» ASSIGNED TASK
Below are the records. Gather each line that holds "VSWR".

» AVAILABLE DATA
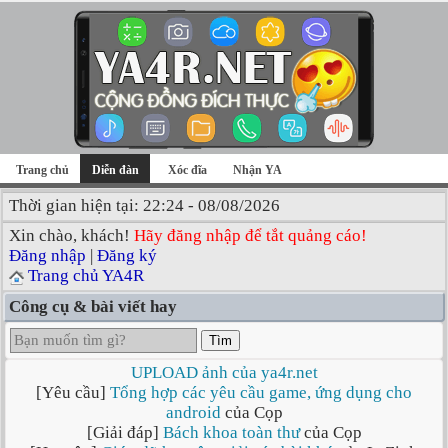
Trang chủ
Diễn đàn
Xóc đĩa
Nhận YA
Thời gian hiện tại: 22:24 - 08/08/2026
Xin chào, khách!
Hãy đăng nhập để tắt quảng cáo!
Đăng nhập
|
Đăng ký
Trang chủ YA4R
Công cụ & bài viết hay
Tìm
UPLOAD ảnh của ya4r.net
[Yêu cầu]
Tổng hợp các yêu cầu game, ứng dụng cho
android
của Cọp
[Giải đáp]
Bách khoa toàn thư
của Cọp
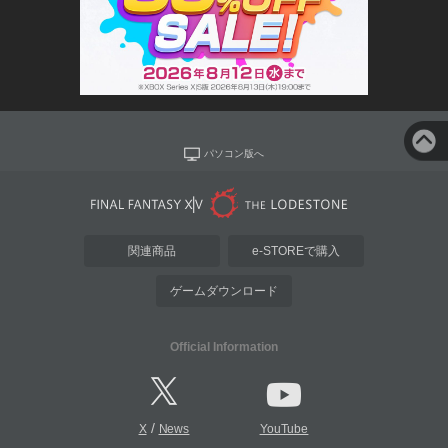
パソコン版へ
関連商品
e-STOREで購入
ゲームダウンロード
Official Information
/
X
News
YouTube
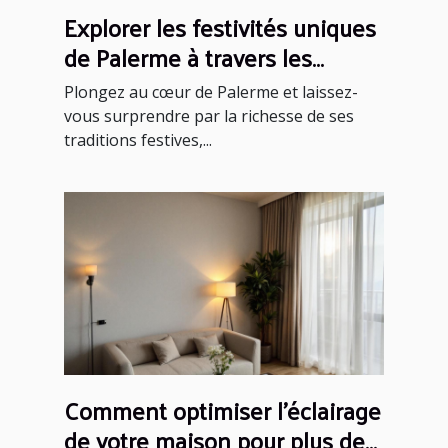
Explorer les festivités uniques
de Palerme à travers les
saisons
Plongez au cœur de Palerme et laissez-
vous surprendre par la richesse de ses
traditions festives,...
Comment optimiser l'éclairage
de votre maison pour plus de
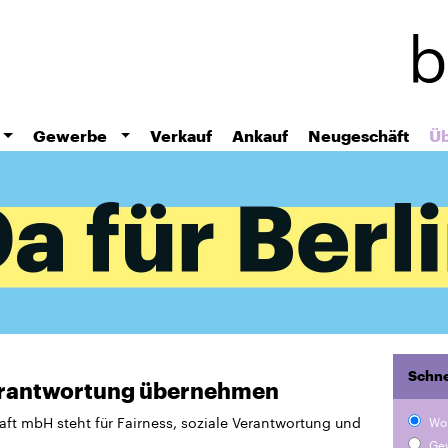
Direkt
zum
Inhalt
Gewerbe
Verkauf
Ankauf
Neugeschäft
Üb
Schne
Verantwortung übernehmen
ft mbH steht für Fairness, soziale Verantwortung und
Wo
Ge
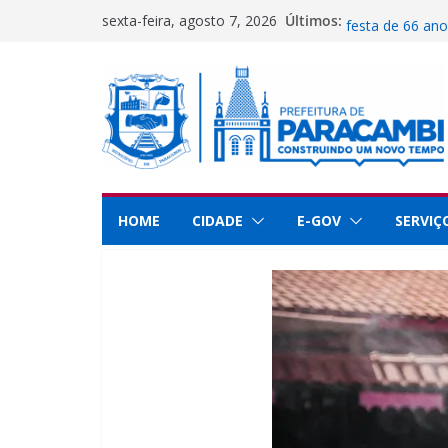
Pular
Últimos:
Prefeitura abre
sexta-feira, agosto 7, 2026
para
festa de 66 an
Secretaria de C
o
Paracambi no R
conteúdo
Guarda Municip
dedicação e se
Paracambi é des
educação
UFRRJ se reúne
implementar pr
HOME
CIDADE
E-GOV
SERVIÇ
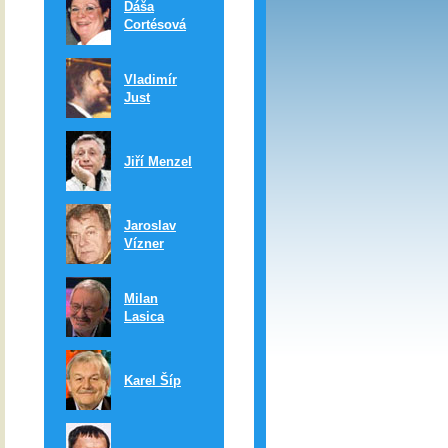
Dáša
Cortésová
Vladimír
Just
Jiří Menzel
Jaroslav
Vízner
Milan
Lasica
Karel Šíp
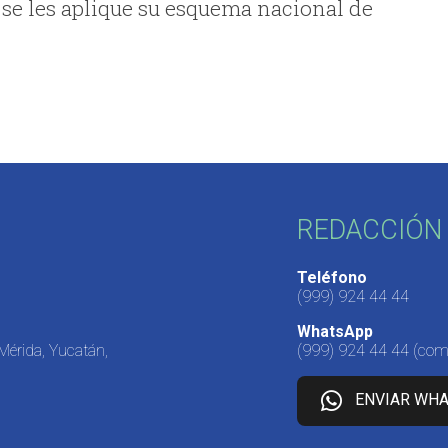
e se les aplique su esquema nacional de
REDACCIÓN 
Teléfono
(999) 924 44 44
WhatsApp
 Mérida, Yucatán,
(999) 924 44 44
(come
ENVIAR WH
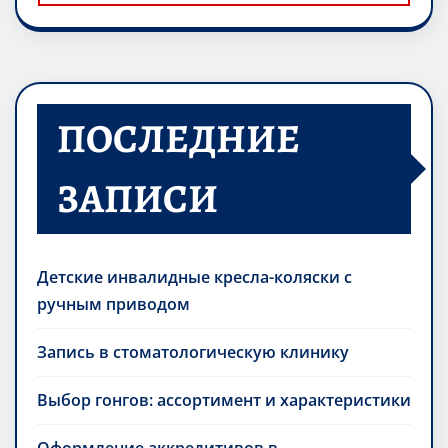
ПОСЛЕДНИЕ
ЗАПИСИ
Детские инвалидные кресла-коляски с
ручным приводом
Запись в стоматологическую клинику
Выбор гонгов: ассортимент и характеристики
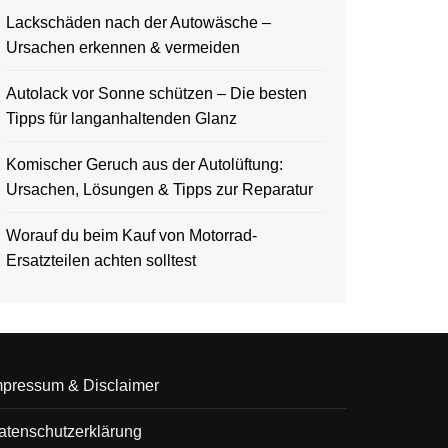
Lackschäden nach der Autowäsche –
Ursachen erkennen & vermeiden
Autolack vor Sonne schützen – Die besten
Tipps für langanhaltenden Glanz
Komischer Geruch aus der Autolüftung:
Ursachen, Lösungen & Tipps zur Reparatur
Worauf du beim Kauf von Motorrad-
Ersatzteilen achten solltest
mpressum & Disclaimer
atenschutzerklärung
...
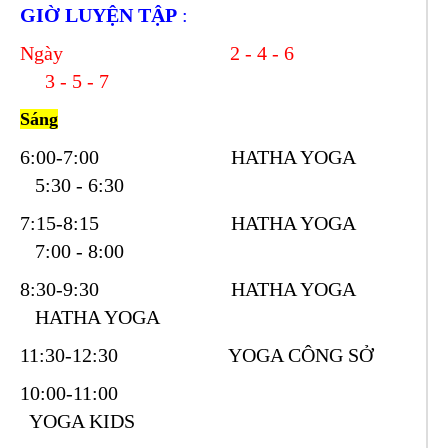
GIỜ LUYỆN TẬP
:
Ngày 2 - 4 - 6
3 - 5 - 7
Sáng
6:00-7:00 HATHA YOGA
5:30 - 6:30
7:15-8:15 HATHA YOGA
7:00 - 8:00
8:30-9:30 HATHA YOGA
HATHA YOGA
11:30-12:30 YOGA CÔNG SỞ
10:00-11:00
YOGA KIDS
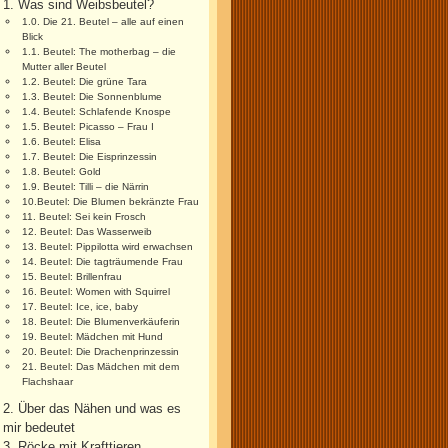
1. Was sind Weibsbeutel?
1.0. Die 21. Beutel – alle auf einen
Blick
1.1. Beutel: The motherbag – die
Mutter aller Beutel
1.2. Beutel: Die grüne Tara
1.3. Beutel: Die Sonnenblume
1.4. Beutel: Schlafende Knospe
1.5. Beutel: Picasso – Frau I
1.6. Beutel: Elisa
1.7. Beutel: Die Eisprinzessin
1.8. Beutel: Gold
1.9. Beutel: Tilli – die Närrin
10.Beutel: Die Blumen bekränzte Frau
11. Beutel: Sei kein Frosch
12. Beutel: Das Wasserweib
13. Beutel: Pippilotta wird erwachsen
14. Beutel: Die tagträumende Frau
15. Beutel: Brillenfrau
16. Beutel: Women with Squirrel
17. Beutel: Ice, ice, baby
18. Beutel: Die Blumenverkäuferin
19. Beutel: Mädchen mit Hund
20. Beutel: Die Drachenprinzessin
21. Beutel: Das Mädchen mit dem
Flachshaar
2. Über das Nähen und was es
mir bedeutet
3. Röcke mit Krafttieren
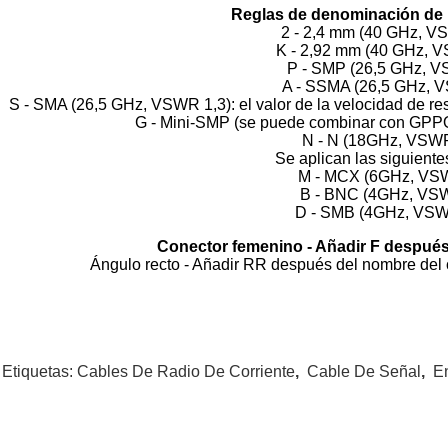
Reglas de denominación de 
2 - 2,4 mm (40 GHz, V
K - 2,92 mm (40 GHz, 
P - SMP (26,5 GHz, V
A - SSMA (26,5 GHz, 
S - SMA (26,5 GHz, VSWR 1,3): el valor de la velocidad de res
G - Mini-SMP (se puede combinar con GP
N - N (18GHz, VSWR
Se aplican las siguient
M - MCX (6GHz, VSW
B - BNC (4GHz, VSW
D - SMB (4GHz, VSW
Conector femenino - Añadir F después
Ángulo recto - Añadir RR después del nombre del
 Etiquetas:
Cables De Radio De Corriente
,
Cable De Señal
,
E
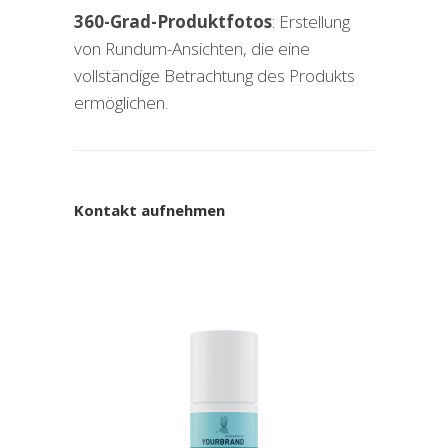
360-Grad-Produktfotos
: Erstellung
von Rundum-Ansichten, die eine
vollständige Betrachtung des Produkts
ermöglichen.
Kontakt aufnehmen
---
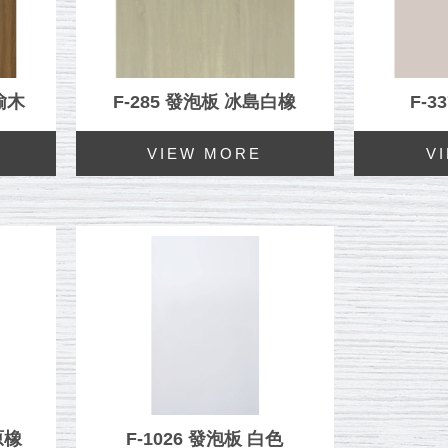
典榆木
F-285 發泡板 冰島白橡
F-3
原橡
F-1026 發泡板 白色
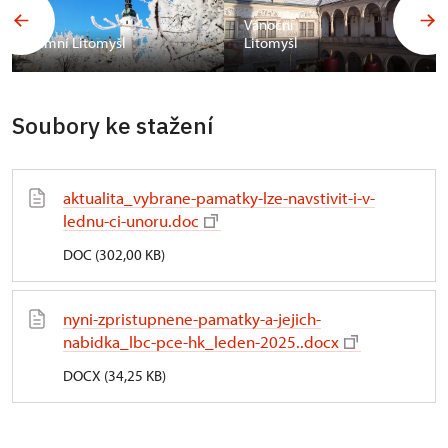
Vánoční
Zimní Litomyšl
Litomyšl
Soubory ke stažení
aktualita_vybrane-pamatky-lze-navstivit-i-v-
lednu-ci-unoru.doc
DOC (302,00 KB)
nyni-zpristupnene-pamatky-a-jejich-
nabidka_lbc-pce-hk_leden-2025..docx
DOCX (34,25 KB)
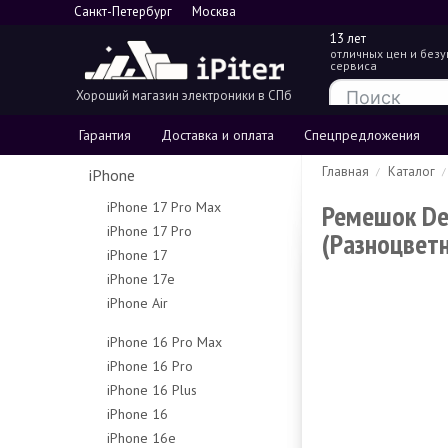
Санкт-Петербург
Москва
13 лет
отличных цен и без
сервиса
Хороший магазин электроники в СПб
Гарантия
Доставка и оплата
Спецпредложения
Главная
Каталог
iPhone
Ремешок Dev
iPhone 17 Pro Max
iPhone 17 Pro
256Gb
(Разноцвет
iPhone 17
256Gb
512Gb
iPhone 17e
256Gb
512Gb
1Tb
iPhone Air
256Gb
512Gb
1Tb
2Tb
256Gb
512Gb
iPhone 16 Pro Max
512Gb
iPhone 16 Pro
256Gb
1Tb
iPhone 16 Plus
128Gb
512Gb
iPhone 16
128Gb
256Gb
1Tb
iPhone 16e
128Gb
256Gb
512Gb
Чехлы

» ANSWER TO THIS PROBLEM
S - SMA (26,5 GHz, VSWR 1,3): el valor de la velocidad de res
N - N (18GHz, VSWR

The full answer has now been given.